A meteorite the size of a 10-storey building crashed into India’s Kutch region about 6,900 years ago, carving out what scientists have now classified with certainty as the country’s fourth impact crater.
The scientists have discovered distinct geochemical and mineralogical signatures of a meteorite impact in sediments from a giant bowl-shaped depression in an area named the Banni plains in the salt marshlands of Kutch, 80km from Bhuj.
Vadodara-based geologist Vishvanatha Karanth and his colleagues had 17 years ago first identified the site near a village named Luna as a possible impact crater, citing the typical rim-and-crater structure and glassy meltrock material at the site.
Now, scientists at the University of Kerala, Thiruvananthapuram, and collaborators in other institutions, have detected high concentrations of an element called iridium and two minerals called kirschsteinite and wustite in the sediments.

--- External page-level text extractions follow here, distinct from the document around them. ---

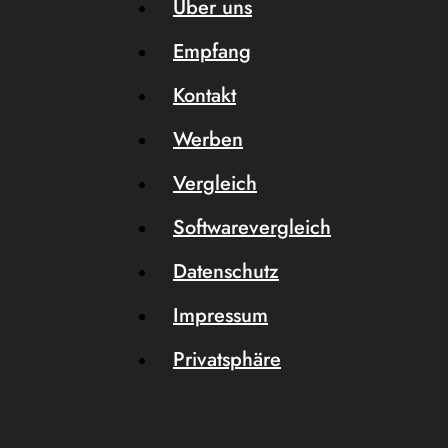
Über uns
Empfang
Kontakt
Werben
Vergleich
Softwarevergleich
Datenschutz
Impressum
Privatsphäre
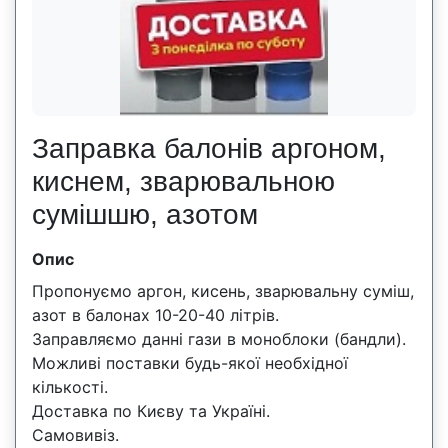
Заправка балонів аргоном,
киснем, зварювальною
сумішшю, азотом
Опис
Пропонуємо аргон, кисень, зварювальну суміш,
азот в балонах 10-20-40 літрів.
Заправляємо данні гази в моноблоки (бандли).
Можливі поставки будь-якої необхідної
кількості.
Доставка по Києву та Україні.
Самовивіз.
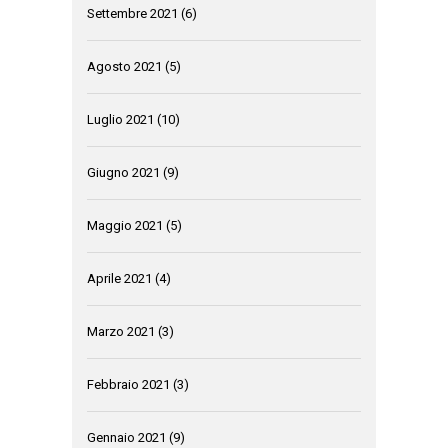
Settembre 2021
(6)
Agosto 2021
(5)
Luglio 2021
(10)
Giugno 2021
(9)
Maggio 2021
(5)
Aprile 2021
(4)
Marzo 2021
(3)
Febbraio 2021
(3)
Gennaio 2021
(9)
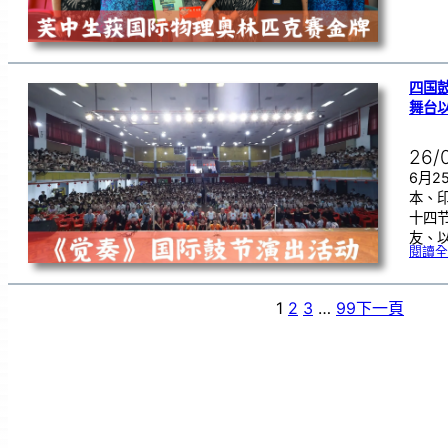
四国
舞台
26/
6月
本、
十四
友、
閱讀全
1
2
3
…
99
下一頁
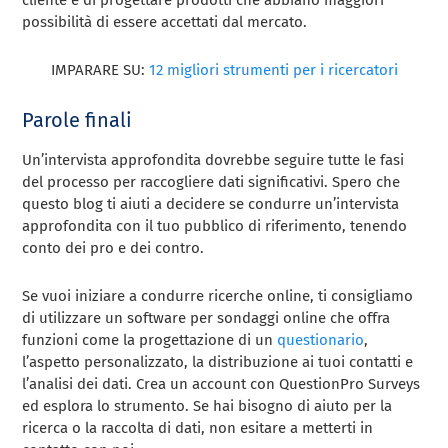
cliente e di progettare prodotti che abbiano maggiori
possibilità di essere accettati dal mercato.
IMPARARE SU:
12 migliori strumenti per i ricercatori
Parole finali
Un’intervista approfondita dovrebbe seguire tutte le fasi
del processo per raccogliere dati significativi. Spero che
questo blog ti aiuti a decidere se condurre un’intervista
approfondita con il tuo pubblico di riferimento, tenendo
conto dei pro e dei contro.
Se vuoi iniziare a condurre ricerche online, ti consigliamo
di utilizzare un software per sondaggi online che offra
funzioni come la progettazione di un
questionario
,
l’aspetto personalizzato, la distribuzione ai tuoi contatti e
l’analisi dei dati. Crea un account con QuestionPro Surveys
ed esplora lo strumento. Se hai bisogno di aiuto per la
ricerca o la raccolta di dati, non esitare a metterti in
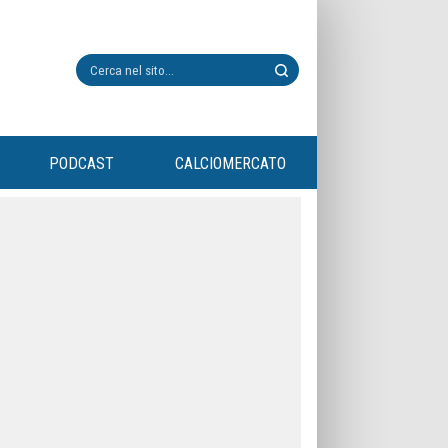
PODCAST
CALCIOMERCATO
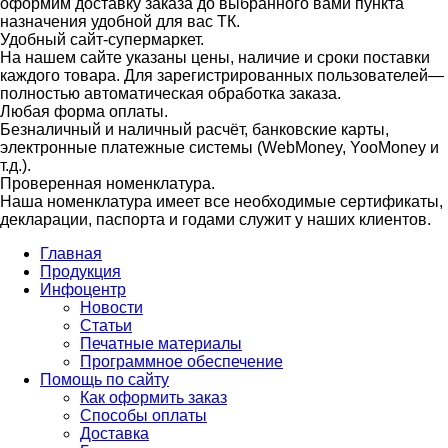
оформим доставку заказа до выбранного вами пункта
назначения удобной для вас ТК.
Удобный сайт-супермаркет.
На нашем сайте указаны цены, наличие и сроки поставки
каждого товара. Для зарегистрированных пользователей—
полностью автоматическая обработка заказа.
Любая форма оплаты.
Безналичный и наличный расчёт, банковские карты,
электронные платежные системы (WebMoney, YooMoney и
т.д.).
Проверенная номенклатура.
Наша номенклатура имеет все необходимые сертификаты,
декларации, паспорта и годами служит у наших клиентов.
Главная
Продукция
Инфоцентр
Новости
Статьи
Печатные материалы
Программное обеспечение
Помощь по сайту
Как оформить заказ
Способы оплаты
Доставка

“All three materials provide tell-tale evidence of a meteorite impact,” K.S. Sajinkumar, a geologist with the University of Kerala, who led the study, told The Telegraph. Iridium is rare on Earth but relatively abundant on some meteorites.
Multiple earlier studies had shown that asteroid and meteorite impacts around the world throughout the planet’s history — including the giant impact that triggered the mass extinction that wiped out the dinosaurs — had deposited iridium on Earth.
Sajinkumar and his colleagues have found that the iridium levels in the Luna crater sediments are much higher than those observed in impact craters of similar size elsewhere in the world.
Their study, just published in the journal Planetary and Space Sciences, has also indicated that the impactor was likely a 100m to 200m iron-rich meteorite. They said plant remains from the site suggest that the impact occurred 6,905 years ago.
For comparison, the Chicxulub meteorite that triggered the dinosaurs’ extinction 66 million years ago was at least 10km in diameter.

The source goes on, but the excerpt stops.